One example of a bad idea that generated virtually no interest whatsoever was one I saw ten years or so back, when PBEM.com was still around. That was The Place to post your ad. There was a guy who kept advertising the same game concepts over and over again, where he would play this principle character and everyone else would play the supporting cast. It reminded me of the lame Indiana Jones RPG where one player was to play Indiana, and everyone else would play Sallah, Short Round, Marion, etc. I think you can imagine how popular that game was. This guy did not seem to get that players do not want to play subordinates to GMPCs...Well, let me clarify that. In Star Trek games most of them have the captain is run by the GM. Players do not want to play characters who are so obviously inferior to GMPCs. In a Star Trek game even if the ship is run by the GM's character their own have plenty of opportunities to shine. This guy did not seem to get that no one wanted to play a mere mortal in his super human's world.

In situations like this it might be a good idea to simply ask the advice of others. Ask on message boards and mailing lists if your idea is a viable one, and if they do not think so ask them why. Do not be afraid of constructive criticism and do not take any potential personal attacks personally. It is the internet, trolls abound.

Bad Ad: Presentation is key and if you are unable to produce a well written, coherent advertisement then likely no one is going to play your game. Spelling and grammar are still important, and a clear and exciting ad is needed to sell your game. Edit yourself carefully before you post your ad, and bear in mind that you do not need to spell out your game's every little detail. People often have short attention spans and if they see your ad is twelve paragraphs long they will likely skip most of it. Specific details can be addressed on your web site or you can answer questions fielded to you via e-mail. It also could not hurt to have a friend of yours proof read your ad as well.

An ad can be best served by a good, catchy title, one that can give a prospective player the gist of your game right off the bat. For example, for my Star Trek: Vixen game I believe I used the tag line "Star Trek meets Firefly" as it was about a merchant vessel and her crew in the 'Trek universe. Right away it suggests the theme of the game, and it might draw the interest of Firefly fans. In the body of the ad I fleshed out the concept a bit more.

Finally, what is very important is you provide the e-mail address you will be using associated with the game as well as the web site, mailing list or message board associated with the game.

Bad Reputation: And this leads me to how you are perceived by others. Your actions have consequences and if you have a reputation of being a poor role player or a troll, these things could haunt you.

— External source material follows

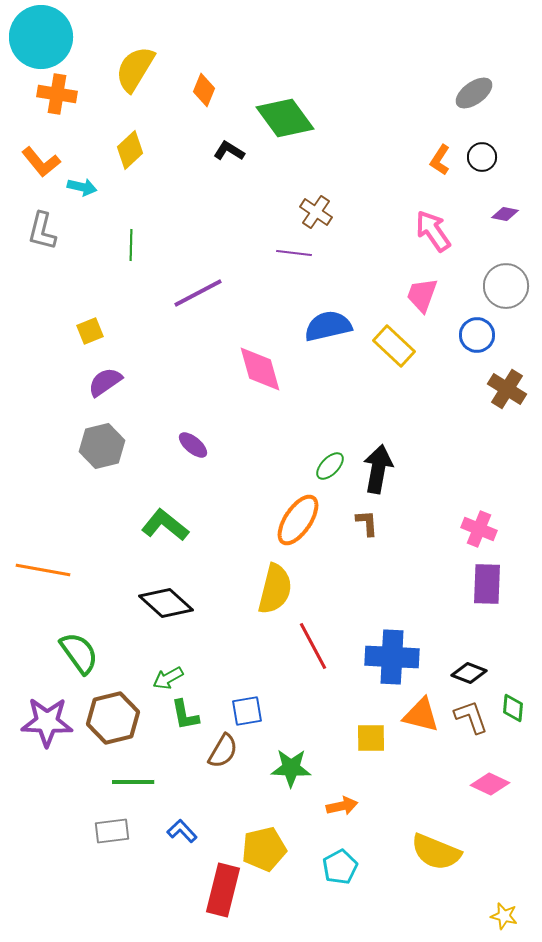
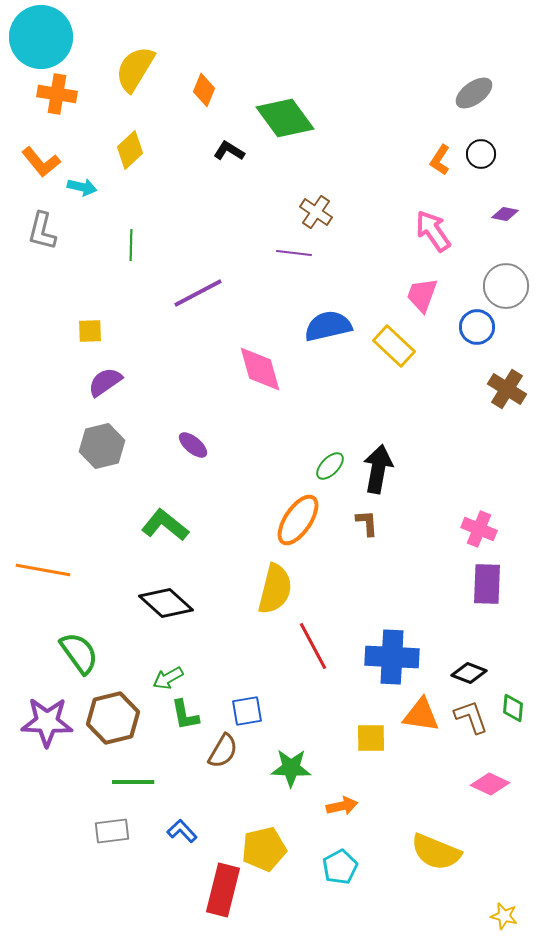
black circle at (482, 157): moved 1 px left, 3 px up
yellow square at (90, 331): rotated 20 degrees clockwise
blue circle at (477, 335): moved 8 px up
orange triangle at (421, 715): rotated 6 degrees counterclockwise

The gaming community is not all that large and word can get around. If you have proven to be a difficult person to get along with or have a reputation for being vindictive and cruel then these things could harm your chances for running a game of your own. Now, I suppose you could fix this by altering your name and e-mail address, which of course means your entire game and subsequent relationships and friendships with your players will all be based on a lie. But hey, if running a game is so important to you that you want to deceive your players in perpetuity, who am I to stop you?

So to sum up, make sure your concept is one that players want to invest their time and effort in, possibly tweak accordingly or scrap the idea altogether and start over. Make certain that your ad is presented in a coherent and exciting manner to generate interest. And above all else, keep in mind that the internet has a memory and your actions can have consequences down the line that can possibly sabotage a game before it starts.